**** DATA FOR REVIEW ****
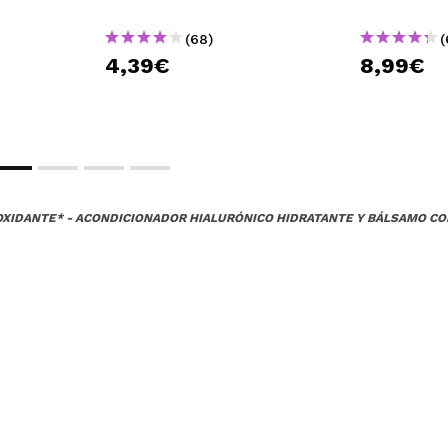
(68)
(
4,39€
8,99€
IOXIDANTE* - ACONDICIONADOR HIALURÓNICO HIDRATANTE Y BÁLSAMO C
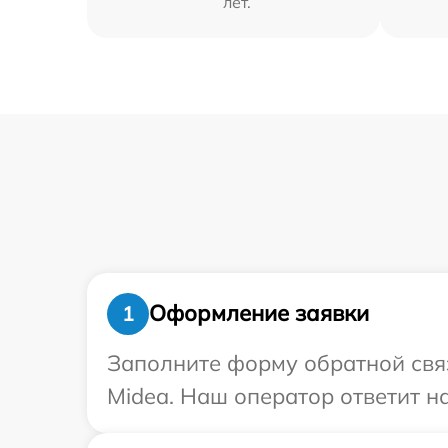
лет.
Оформление заявки
1
Заполните форму обратной связ
Midea. Наш оператор ответит н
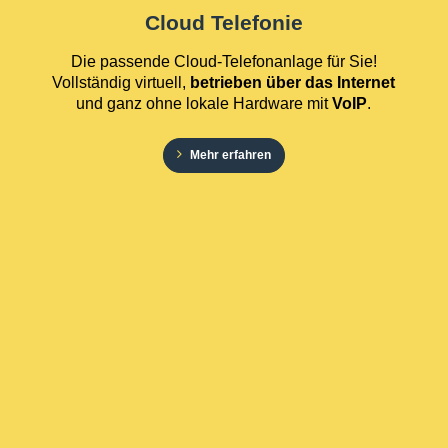
Cloud Telefonie
Die passende Cloud-Telefonanlage für Sie!
Vollständig virtuell,
betrieben über das Internet
und ganz ohne lokale Hardware mit
VoIP
.
Mehr erfahren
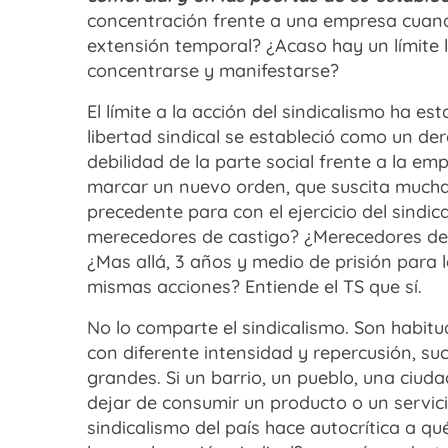
concentración frente a una empresa cuand
extensión temporal? ¿Acaso hay un límite l
concentrarse y manifestarse?
El límite a la acción del sindicalismo ha e
libertad sindical se estableció como un d
debilidad de la parte social frente a la e
marcar un nuevo orden, que suscita mucha
precedente para con el ejercicio del sindi
merecedores de castigo? ¿Merecedores de c
¿Mas allá, 3 años y medio de prisión para 
mismas acciones? Entiende el TS que sí.
No lo comparte el sindicalismo. Son habitu
con diferente intensidad y repercusión, s
grandes. Si un barrio, un pueblo, una ciuda
dejar de consumir un producto o un servicio
sindicalismo del país hace autocrítica a q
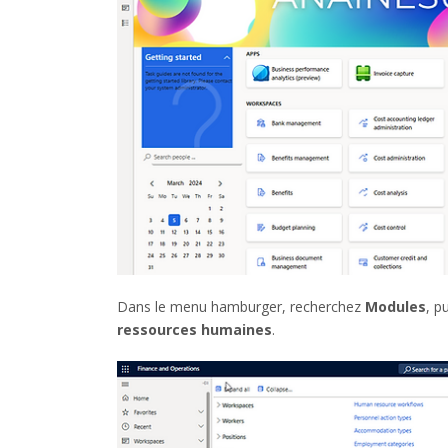
Dans le menu hamburger, recherchez
Modules
, p
ressources humaines
.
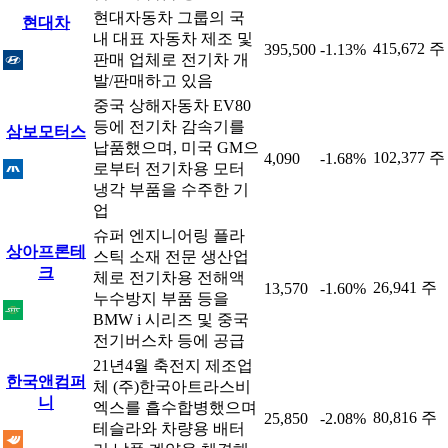
현대자동차 그룹의 국
현대차
내 대표 자동차 제조 및
415,672 주
395,500
-1.13%
판매 업체로 전기차 개
발/판매하고 있음
중국 상해자동차 EV80
등에 전기차 감속기를
삼보모터스
납품했으며, 미국 GM으
102,377 주
4,090
-1.68%
로부터 전기차용 모터
냉각 부품을 수주한 기
업
슈퍼 엔지니어링 플라
상아프론테
스틱 소재 전문 생산업
크
체로 전기차용 전해액
26,941 주
13,570
-1.60%
누수방지 부품 등을
BMW i 시리즈 및 중국
전기버스차 등에 공급
21년4월 축전지 제조업
한국앤컴퍼
체 (주)한국아트라스비
니
엑스를 흡수합병했으며
80,816 주
25,850
-2.08%
테슬라와 차량용 배터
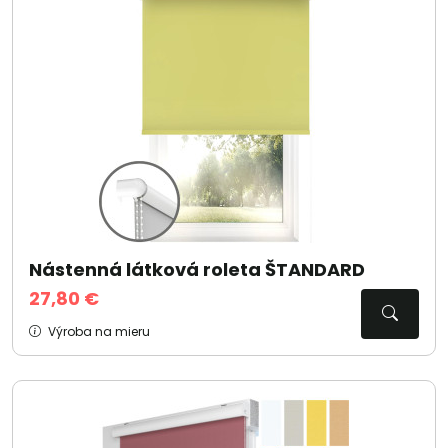
Nástenná látková roleta ŠTANDARD
27,80 €
Výroba na mieru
****
Working from the records above, write out verbatim only the lines from the line containing "중국 상해자동차 EV80" through the line containing "엑스를 흡수합병했으며".

### EXERCISE SOLUTION
중국 상해자동차 EV80
등에 전기차 감속기를
삼보모터스
납품했으며, 미국 GM으
102,377 주
4,090
-1.68%
로부터 전기차용 모터
냉각 부품을 수주한 기
업
슈퍼 엔지니어링 플라
상아프론테
스틱 소재 전문 생산업
크
체로 전기차용 전해액
26,941 주
13,570
-1.60%
누수방지 부품 등을
BMW i 시리즈 및 중국
전기버스차 등에 공급
21년4월 축전지 제조업
한국앤컴퍼
체 (주)한국아트라스비
니
엑스를 흡수합병했으며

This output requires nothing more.